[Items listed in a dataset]
======
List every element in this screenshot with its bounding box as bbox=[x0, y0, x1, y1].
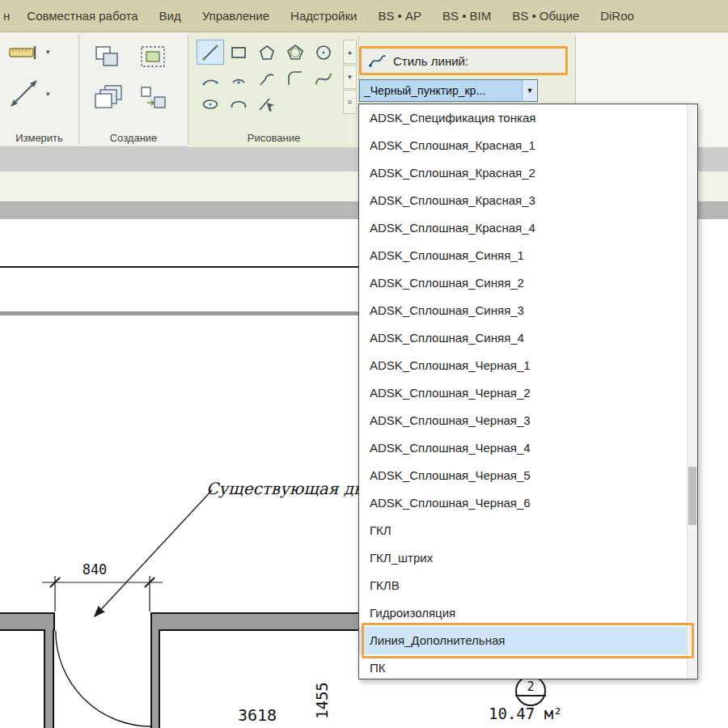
annotation-text: Существующая дв bbox=[206, 479, 362, 498]
create-component-button[interactable] bbox=[133, 39, 175, 76]
dropdown-option[interactable]: ADSK_Сплошная_Черная_2 bbox=[359, 379, 687, 407]
duplicate-icon bbox=[138, 83, 170, 112]
dimension-3618-text: 3618 bbox=[238, 705, 277, 725]
aligned-dimension-icon bbox=[6, 76, 42, 112]
dropdown-option[interactable]: ADSK_Спецификация тонкая bbox=[359, 104, 687, 132]
draw-tool-line[interactable] bbox=[197, 40, 224, 65]
dropdown-option[interactable]: ADSK_Сплошная_Черная_6 bbox=[359, 489, 687, 517]
draw-tool-arc-start-end-radius[interactable] bbox=[197, 66, 224, 91]
line-style-combobox[interactable]: _Черный_пунктир_кр... ▼ bbox=[359, 79, 538, 102]
dropdown-option[interactable]: Гидроизоляция bbox=[359, 599, 687, 627]
draw-tool-arc-tangent[interactable] bbox=[253, 66, 281, 91]
dropdown-options-container: ADSK_Спецификация тонкаяADSK_Сплошная_Кр… bbox=[359, 104, 687, 679]
room-tag-number: 2 bbox=[515, 679, 546, 694]
tab-4[interactable]: Управление bbox=[192, 0, 280, 32]
highlight-ring bbox=[362, 623, 694, 658]
gallery-scroll-up-button[interactable]: ▴ bbox=[343, 40, 357, 64]
tab-9[interactable]: DiRoo bbox=[590, 0, 645, 32]
panel-draw-label: Рисование bbox=[188, 132, 359, 144]
polygon-circumscribed-icon bbox=[286, 43, 305, 62]
dropdown-option[interactable]: ADSK_Сплошная_Красная_1 bbox=[359, 132, 687, 159]
draw-tool-spline[interactable] bbox=[310, 66, 337, 91]
dropdown-option[interactable]: ADSK_Сплошная_Красная_4 bbox=[359, 214, 687, 242]
gallery-scroll-down-button[interactable]: ▾ bbox=[343, 65, 357, 89]
dropdown-option[interactable]: ADSK_Сплошная_Черная_3 bbox=[359, 407, 687, 434]
circle-icon bbox=[314, 43, 333, 62]
draw-tool-partial-ellipse[interactable] bbox=[225, 91, 252, 116]
panel-create: Создание bbox=[79, 32, 188, 147]
measure-tape-button[interactable]: ▾ bbox=[6, 39, 50, 65]
tab-5[interactable]: Надстройки bbox=[280, 0, 367, 32]
scrollbar-thumb[interactable] bbox=[688, 467, 696, 525]
line-style-icon bbox=[368, 52, 387, 70]
ellipse-icon bbox=[201, 95, 220, 114]
tab-8[interactable]: BS • Общие bbox=[502, 0, 590, 32]
ribbon-tab-bar: нСовместная работаВидУправлениеНадстройк… bbox=[0, 0, 728, 32]
dropdown-option[interactable]: ГКЛ bbox=[359, 517, 687, 544]
tab-6[interactable]: BS • АР bbox=[367, 0, 432, 32]
rectangle-icon bbox=[229, 43, 248, 62]
chevron-down-icon: ▾ bbox=[46, 90, 50, 98]
chevron-down-icon: ▼ bbox=[527, 87, 534, 95]
dropdown-option[interactable]: ГКЛ_штрих bbox=[359, 544, 687, 572]
dropdown-option[interactable]: ADSK_Сплошная_Черная_4 bbox=[359, 434, 687, 462]
dropdown-option[interactable]: ADSK_Сплошная_Синяя_1 bbox=[359, 242, 687, 269]
combobox-selected-value[interactable]: _Черный_пунктир_кр... bbox=[360, 80, 522, 101]
draw-tool-circle[interactable] bbox=[310, 40, 337, 65]
door-swing-arc bbox=[55, 631, 151, 727]
create-group-button[interactable] bbox=[87, 39, 129, 76]
dropdown-option[interactable]: ADSK_Сплошная_Синяя_4 bbox=[359, 324, 687, 352]
measure-tape-icon bbox=[6, 39, 42, 65]
tab-strip: нСовместная работаВидУправлениеНадстройк… bbox=[0, 0, 645, 32]
dropdown-option[interactable]: Линия_Дополнительная bbox=[359, 627, 687, 654]
dropdown-option[interactable]: ADSK_Сплошная_Красная_3 bbox=[359, 187, 687, 214]
line-style-label-box: Стиль линий: bbox=[359, 46, 568, 75]
draw-tool-arc-center-ends[interactable] bbox=[225, 66, 252, 91]
draw-tool-pick-lines[interactable] bbox=[253, 91, 281, 116]
chevron-down-icon: ▾ bbox=[46, 48, 50, 56]
combobox-dropdown-button[interactable]: ▼ bbox=[522, 80, 537, 101]
room-tag-divider bbox=[515, 695, 546, 696]
draw-tool-polygon-circumscribed[interactable] bbox=[281, 40, 309, 65]
dropdown-option[interactable]: ADSK_Сплошная_Черная_1 bbox=[359, 352, 687, 379]
arc-center-ends-icon bbox=[229, 69, 248, 88]
draw-tool-polygon-inscribed[interactable] bbox=[253, 40, 281, 65]
dimension-1455-text: 1455 bbox=[313, 682, 331, 719]
create-views-button[interactable] bbox=[87, 79, 129, 116]
dropdown-option[interactable]: ADSK_Сплошная_Красная_2 bbox=[359, 159, 687, 187]
arc-fillet-icon bbox=[286, 69, 305, 88]
gallery-expand-button[interactable]: ≡ bbox=[343, 90, 357, 114]
draw-tool-rectangle[interactable] bbox=[225, 40, 252, 65]
draw-tool-arc-fillet[interactable] bbox=[281, 66, 309, 91]
tab-7[interactable]: BS • BIM bbox=[432, 0, 502, 32]
panel-measure: ▾ ▾ Измерить bbox=[0, 32, 78, 147]
line-style-dropdown-list: ADSK_Спецификация тонкаяADSK_Сплошная_Кр… bbox=[358, 104, 698, 679]
arc-start-end-radius-icon bbox=[201, 69, 220, 88]
group-icon bbox=[92, 43, 125, 72]
stacked-views-icon bbox=[91, 83, 125, 113]
create-duplicate-button[interactable] bbox=[133, 79, 175, 116]
draw-tool-ellipse[interactable] bbox=[197, 91, 224, 116]
measure-dimension-button[interactable]: ▾ bbox=[6, 76, 50, 112]
dropdown-scrollbar[interactable] bbox=[687, 104, 697, 679]
revit-window: Существующая дв 840 3618 1455 2 10.47 м²… bbox=[0, 0, 728, 728]
tab-2[interactable]: Совместная работа bbox=[16, 0, 148, 32]
plan-wall-vertical-left bbox=[44, 629, 54, 728]
pick-lines-icon bbox=[257, 95, 277, 114]
polygon-inscribed-icon bbox=[257, 43, 277, 62]
room-area-text: 10.47 м² bbox=[489, 705, 563, 722]
spline-icon bbox=[314, 69, 333, 88]
plan-wall-vertical-right bbox=[150, 629, 160, 728]
arc-tangent-icon bbox=[257, 69, 277, 88]
dropdown-option[interactable]: ADSK_Сплошная_Синяя_2 bbox=[359, 269, 687, 297]
line-icon bbox=[201, 43, 220, 62]
dropdown-option[interactable]: ADSK_Сплошная_Синяя_3 bbox=[359, 297, 687, 324]
dropdown-option[interactable]: ГКЛВ bbox=[359, 572, 687, 599]
tab-3[interactable]: Вид bbox=[149, 0, 192, 32]
dropdown-option[interactable]: ПК bbox=[359, 654, 687, 679]
tab-1[interactable]: н bbox=[0, 0, 16, 32]
panel-measure-label: Измерить bbox=[0, 132, 78, 144]
dropdown-option[interactable]: ADSK_Сплошная_Черная_5 bbox=[359, 462, 687, 489]
component-icon bbox=[138, 43, 170, 72]
dimension-840-text: 840 bbox=[70, 561, 120, 578]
======
● **Problem to solve**
Copy every line from the records that holds the string "lines".

● **Reply to the exercise**
draw-tool-pick-lines[interactable] bbox=[253, 91, 281, 116]
pick-lines-icon bbox=[257, 95, 277, 114]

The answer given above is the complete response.